SARASOTA, Florida -- Florida researchers are shedding new light on how marine bacteria manage to adapt so rapidly in a study reported in the new edition of Science which shows widespread, horizontal gene transfers allow the organisms to be resilient in the face of environmental change.
The finding is especially significant in efforts to understand how communities of organisms, such as coral reefs, adapt to challenges in the environment, the scientists said.
Gene Transfer Agents (GTAs), viral-like particles produced by α-Proteobacteria, demonstrated activity in the natural environment that had not been previously documented, reports a scientific team lead by University of South Florida and Mote Marine Laboratory researchers. The group documented GTA frequencies 1,600 to 450-million times higher than previous estimates of gene transfer by currently well-known means in the oceans, suggesting it is a mechanism by which marine bacteria acquire some traits in a matter of minutes rather than through thousands of years of evolution.

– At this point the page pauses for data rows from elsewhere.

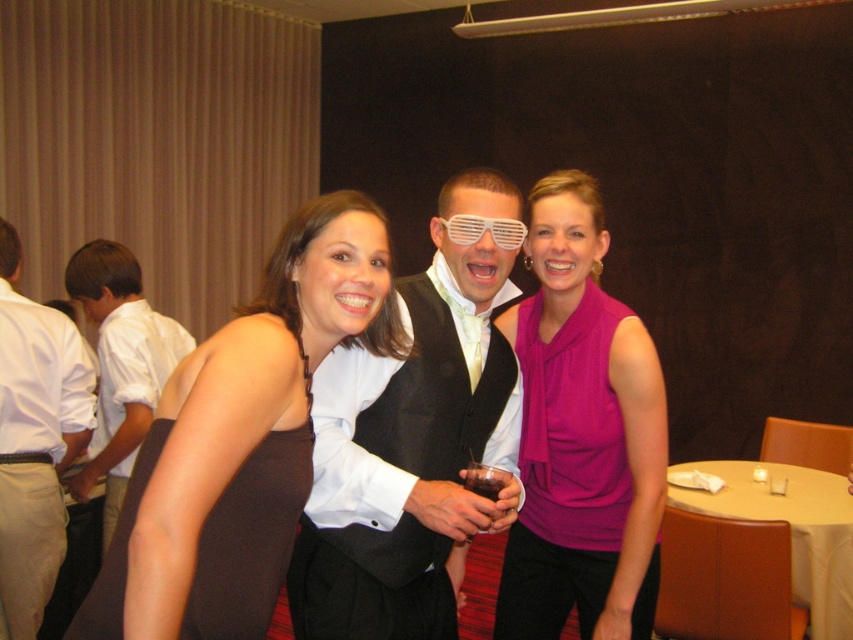 Question: Which of the following is the farthest from the observer?

Choices:
 (A) (442, 360)
 (B) (273, 593)
 (C) (468, 228)
 (D) (56, 481)

Answer: (D)

Question: Is brown satin dress at center positioned at the back of brown satin dress at lower left?

Choices:
 (A) no
 (B) yes

Answer: (A)

Question: Which object is the closest to the white plastic goggles at center?

Choices:
 (A) purple silky blouse at center
 (B) brown satin dress at lower left

Answer: (A)

Question: Is purple silky blouse at center thinner than white plastic goggles at center?

Choices:
 (A) no
 (B) yes

Answer: (A)

Question: Does brown satin dress at center come behind brown satin dress at lower left?

Choices:
 (A) no
 (B) yes

Answer: (A)

Question: Which object is positioned closest to the white glossy shirt at left?

Choices:
 (A) white shirt at left
 (B) brown satin dress at center
 (C) brown satin dress at lower left

Answer: (A) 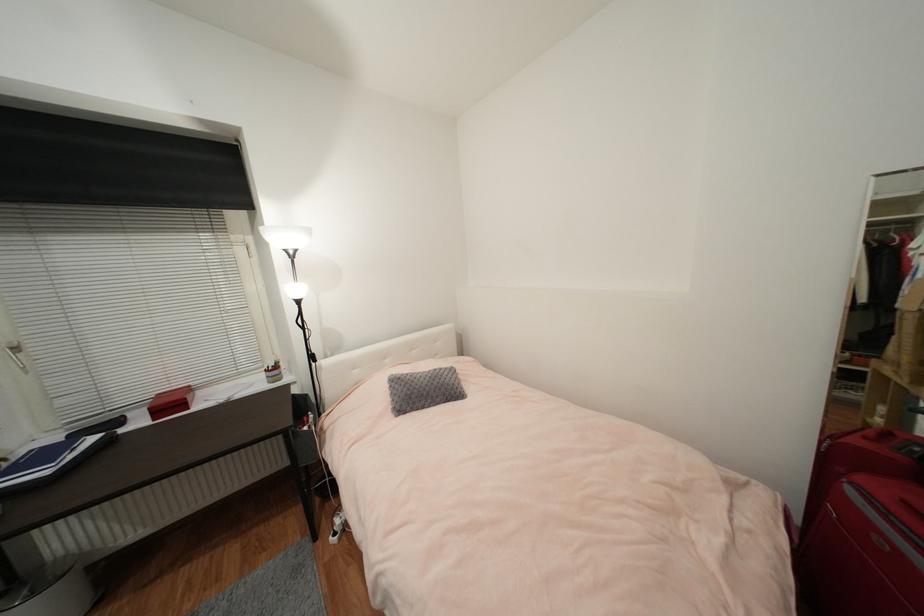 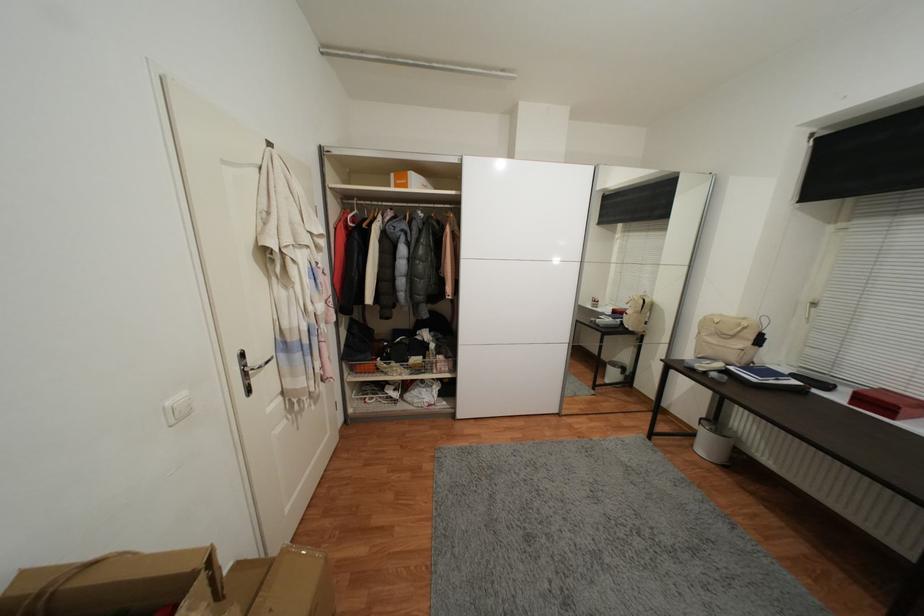 Where in the second image is the point corresponding to the point at 122,424 from the first image?

(831, 387) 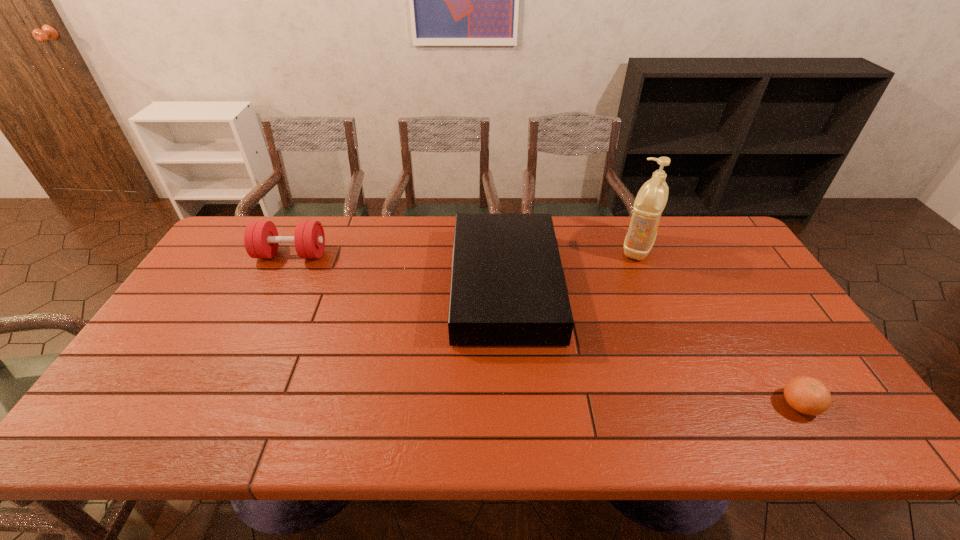 Locate an element on the screen. This screenshot has height=540, width=960. the tallest object is located at coordinates (652, 197).

The width and height of the screenshot is (960, 540). I want to click on detergent, so click(x=652, y=197).

What are the coordinates of `dumbbell` in the screenshot? It's located at (261, 240).

Locate an element on the screen. The image size is (960, 540). the leftmost object is located at coordinates (261, 240).

Identify the location of the third object from right to left. (508, 288).

Where is `the third tallest object`? This screenshot has width=960, height=540. the third tallest object is located at coordinates (508, 288).

Where is `the nearest object`? the nearest object is located at coordinates (807, 395).

Identify the location of the rightmost object. This screenshot has width=960, height=540. (807, 395).

The image size is (960, 540). Identify the location of free space located 0.270m on the front of the detergent. [672, 330].

Where is `vacant space located 0.210m on the right of the leftmost object`? The image size is (960, 540). vacant space located 0.210m on the right of the leftmost object is located at coordinates 391,254. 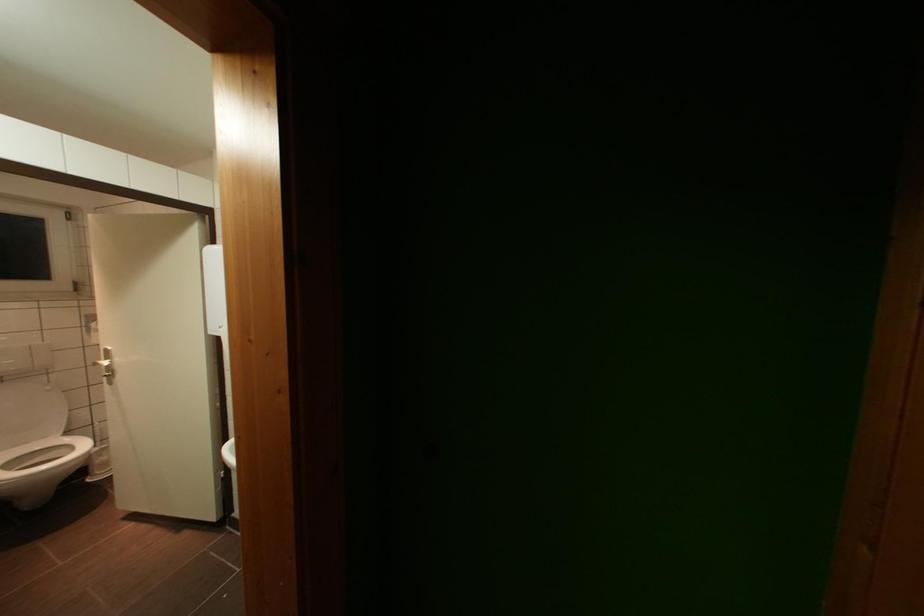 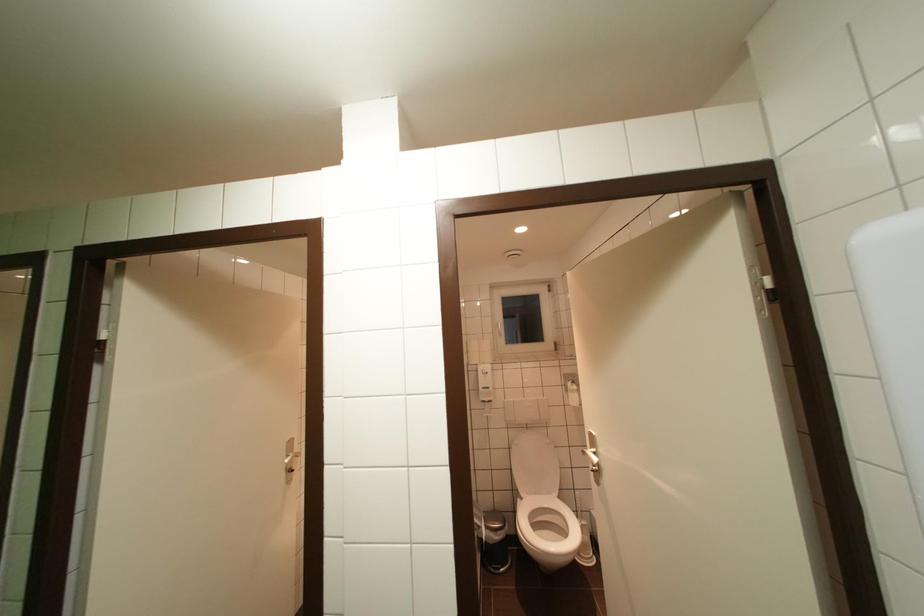 Locate, in the second image, the point that corresponds to point 103,368 in the first image.

(591, 456) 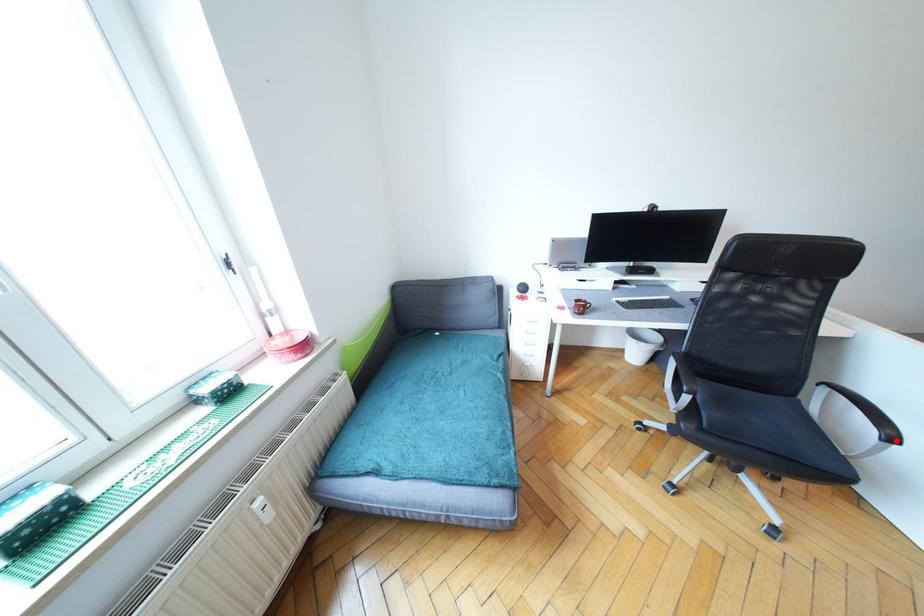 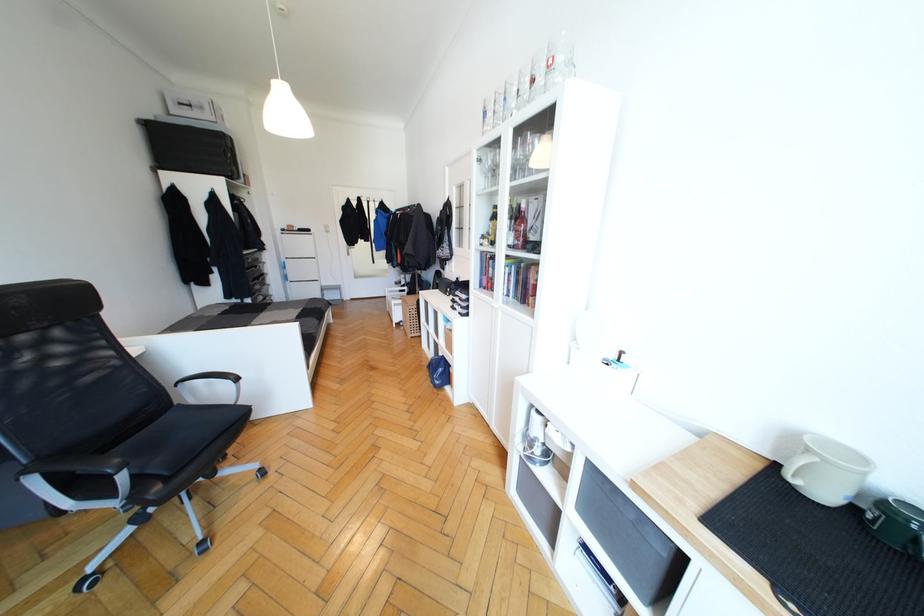 Find the pixel in the second image that matches the highlighted location in the first image.

(239, 379) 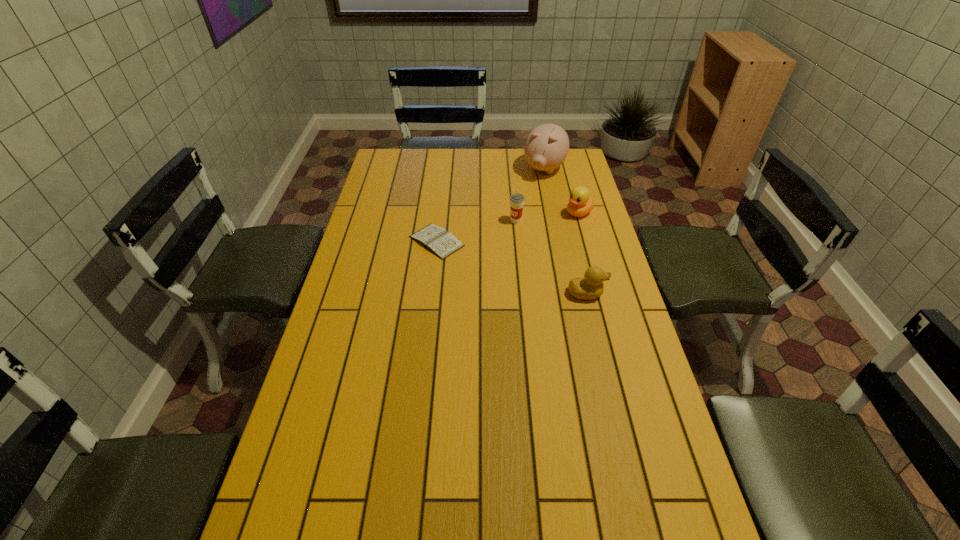 Image resolution: width=960 pixels, height=540 pixels. What are the coordinates of `vacant space situated on the side of the second object from left to right with the logo` in the screenshot? It's located at (475, 284).

I want to click on vacant space located 0.310m on the side of the second object from left to right with the logo, so click(x=479, y=278).

This screenshot has width=960, height=540. Identify the location of free space located 0.050m on the face of the farther duckling. (562, 224).

You are a GUI agent. You are given a task and a screenshot of the screen. Output one action in this format:
    pyautogui.click(x=<x>, y=<y>)
    Task: Click on the vacant area located 0.310m on the face of the farther duckling
    The width and height of the screenshot is (960, 540).
    Given the screenshot: What is the action you would take?
    pyautogui.click(x=515, y=255)

The height and width of the screenshot is (540, 960). I want to click on vacant space situated on the face of the farther duckling, so click(x=550, y=232).

You are a GUI agent. You are given a task and a screenshot of the screen. Output one action in this format:
    pyautogui.click(x=<x>, y=<y>)
    Task: Click on the free spot located at the snout of the tallest object
    This screenshot has height=540, width=960.
    Given the screenshot: What is the action you would take?
    pyautogui.click(x=519, y=211)

Identify the location of free space located at the snout of the tallest object. click(x=534, y=189).

At what (x,y) coordinates should I click in order to perform the action: click on blank space located 0.240m at the snout of the tallest object. Please return your answer as a coordinate pair (x, y). Looking at the image, I should click on (517, 214).

What are the coordinates of `object at the far edge` in the screenshot? It's located at (546, 147).

You are a GUI agent. You are given a task and a screenshot of the screen. Output one action in this format:
    pyautogui.click(x=<x>, y=<y>)
    Task: Click on the piggy bank present at the right edge
    This screenshot has height=540, width=960.
    Given the screenshot: What is the action you would take?
    pyautogui.click(x=546, y=147) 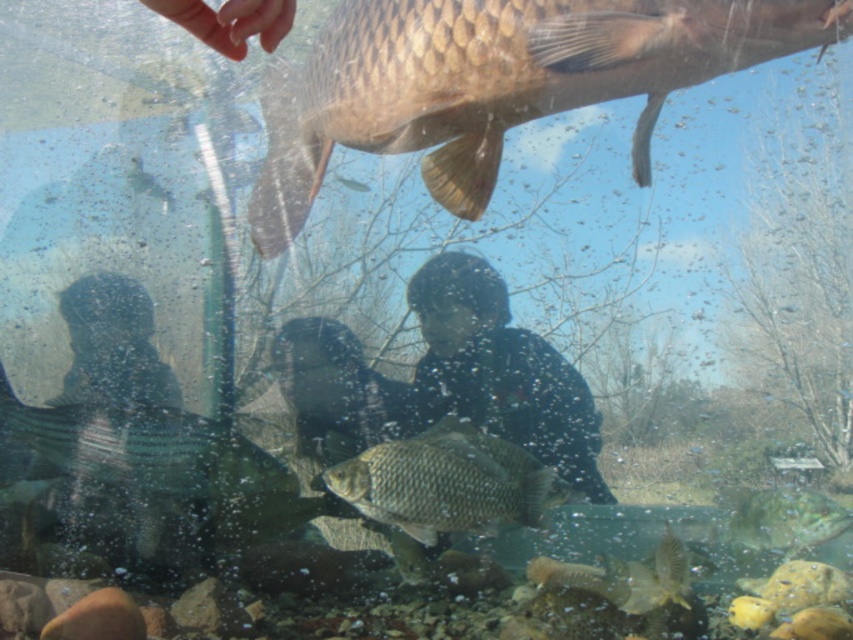 You are a snorkeler swimming in the water and see the shiny silver fish at center and the black matte person at lower left. How far apart are these two objects from each other?

The shiny silver fish at center is 19.37 inches away from the black matte person at lower left.

You are a marine biologist observing the underwater scene. You notice the shiny silver fish at center and the black matte person at lower left. Which object has a greater width?

The shiny silver fish at center has a greater width than the black matte person at lower left. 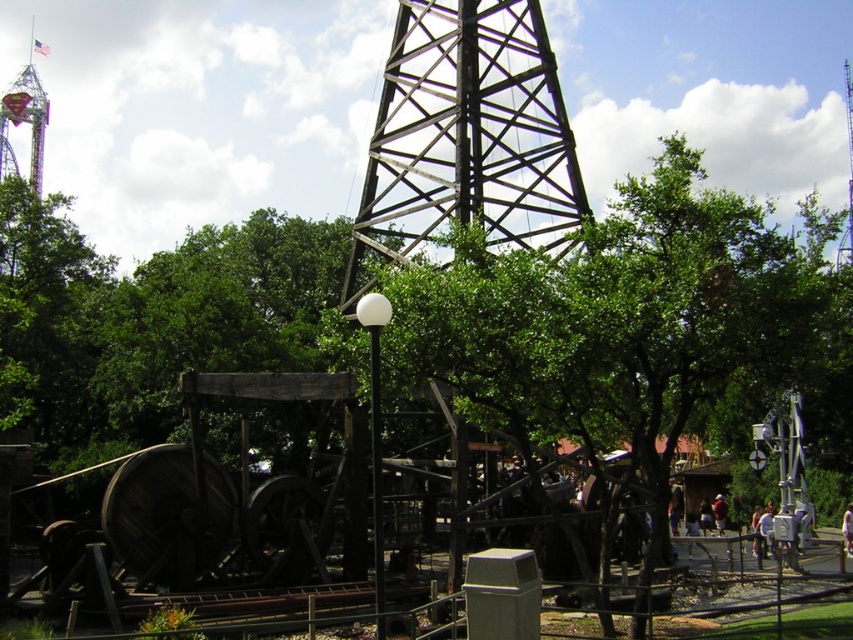 Question: Can you confirm if brushed metal tower at upper left is bigger than white glossy pole at center?

Choices:
 (A) no
 (B) yes

Answer: (B)

Question: Where is brushed metal tower at upper left located in relation to white glossy pole at center in the image?

Choices:
 (A) left
 (B) right

Answer: (A)

Question: Does brushed metal tower at upper left have a larger size compared to white glossy pole at center?

Choices:
 (A) no
 (B) yes

Answer: (B)

Question: Which object is closer to the camera taking this photo?

Choices:
 (A) brushed metal tower at upper left
 (B) white glossy pole at center

Answer: (B)

Question: Which of the following is the closest to the observer?

Choices:
 (A) white glossy pole at center
 (B) brushed metal tower at upper left

Answer: (A) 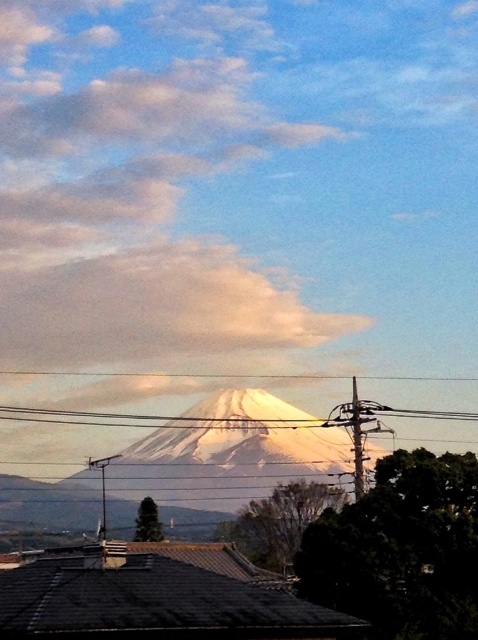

Scientists have long known higher organisms transfer DNA through reproduction, but until now have had limited understanding of how the most basic organisms – microbes – accomplished the same feat. USF marine microbiologist Lauren McDaniel said the GTA gene transfer mechanism has been observed in the laboratory setting for decades, but until now scientists had not documented that it also exists in nature and is an important mechanism in adaptation.
McDaniel said the bacteria that carry the GTAs are common in reef and coastal environments, making this discovery even more significant for future understanding of the marine environment. The project is funded by the National Science Foundation and Florida's Protect Our Reefs Grant program, which is supported by Florida drivers through the sale of coral reef license plates.
This process is caused by GTAs, minute viral-like "genetic escape pods" that are encoded in certain marine bacterial genomes, said USF Biological Oceanographer and Distinguished Professor John Paul.
By this method, random pieces of the donor cell's DNA are packaged into the GTA particles. The GTA particles are released and act like viruses, "infecting" other bacteria and spreading the donor DNA fragments throughout the microbial community, Paul said.
"The natural evolution of genes is a very slow process taking years to thousands of years, whereas swapping a gene can happen in five minutes," he said. "It's a rapid and random mechanism of environmental adaptation."
The transfer of genes by GTAs was originally observed in the bacteria Rhodobacter capsulatus and this isolate has been studied in a laboratory setting. To understand how it occurs in nature, the research team tested a region adjacent to Looe Key Reef in the Florida Keys National Marine Sanctuary in September 2009 for GTA activity, as well as an area in the Alafia River and in the Gulf of Mexico.
Kim Ritchie, manager of the Marine Microbiology Program at Mote Marine Laboratory and one of the paper's authors, said the study shows a higher level of gene transfer in the reef environment, a finding that potentially could help scientists know whether beneficial genes are being transferred to create healthier coral reefs. "With climate change, organisms are having to adapt to a changing environment — the reef is a microcosm of this," Ritchie said. "It's a very important ecosystem that has to adapt to survive. Maybe there is hope for the future of ocean ecosystems because microbes are able to rapidly adapt by exchanging beneficial genetic material."
In the experiments, natural marine bacterial populations from a range of environments were isolated and briefly incubated with laboratory-produced, genetically marked GTA particles. Gene transfer was monitored by increased levels of resistance to a marker antibiotic as well as verification of gene acquisition by DNA sequencing. In certain experiments gene transfer to nearly half the marine microbial population occurred.
The known methods for horizontal gene transfer in bacteria currently include uptake of naked DNA (transformation), exchange of plasmids (conjugation), and accidental transfer of bacterial DNA by an infecting virus (transduction), the paper reports.
"In the ocean environment, these processes can occur on a global scale," Paul said. "They can drastically alter the environment, the amount of greenhouse gases produced and the amount of CO2 being drawn down. How the environment changes; the adaptation; if there are genetic processes – what we call genetic flexibility and adaptability – then no matter what gets thrown at us there is some genetic mechanism to respond to it."